Task instructions: Your answer should be the line containing "い、契約例に関する記載内容は、旧ルールを前提としております。" and each line after it through the end of the data below, repeated exactly.

◆ ◆ ◆ ◆

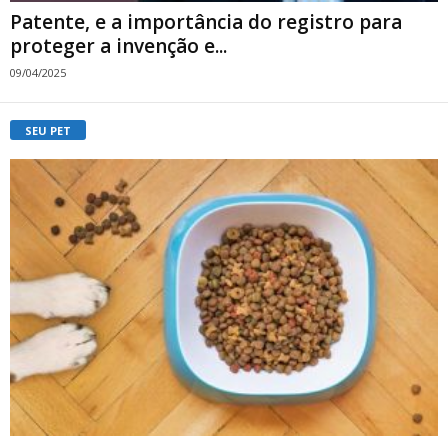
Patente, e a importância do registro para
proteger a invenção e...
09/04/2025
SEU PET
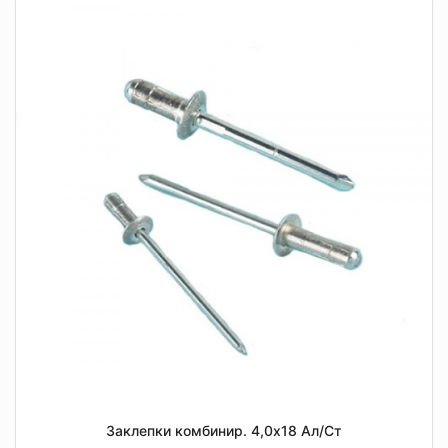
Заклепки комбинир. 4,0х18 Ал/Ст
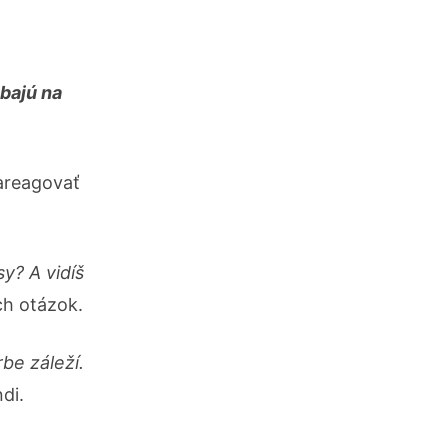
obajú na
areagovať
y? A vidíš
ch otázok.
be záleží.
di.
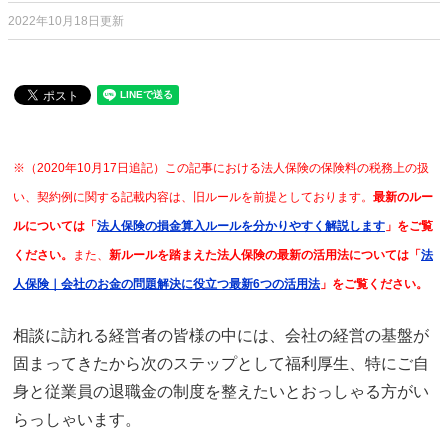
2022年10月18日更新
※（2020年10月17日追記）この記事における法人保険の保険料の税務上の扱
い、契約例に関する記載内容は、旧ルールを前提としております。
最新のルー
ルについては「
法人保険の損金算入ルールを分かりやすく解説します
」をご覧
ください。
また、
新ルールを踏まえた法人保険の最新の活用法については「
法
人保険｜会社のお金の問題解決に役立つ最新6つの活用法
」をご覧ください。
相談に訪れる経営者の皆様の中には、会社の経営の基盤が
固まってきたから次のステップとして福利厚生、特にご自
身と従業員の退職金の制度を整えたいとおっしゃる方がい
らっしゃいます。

◆ ◆ ◆ ◆

Solution for this exercise:
い、契約例に関する記載内容は、旧ルールを前提としております。
最新のルー
ルについては「
法人保険の損金算入ルールを分かりやすく解説します
」をご覧
ください。
また、
新ルールを踏まえた法人保険の最新の活用法については「
法
人保険｜会社のお金の問題解決に役立つ最新6つの活用法
」をご覧ください。
相談に訪れる経営者の皆様の中には、会社の経営の基盤が
固まってきたから次のステップとして福利厚生、特にご自
身と従業員の退職金の制度を整えたいとおっしゃる方がい
らっしゃいます。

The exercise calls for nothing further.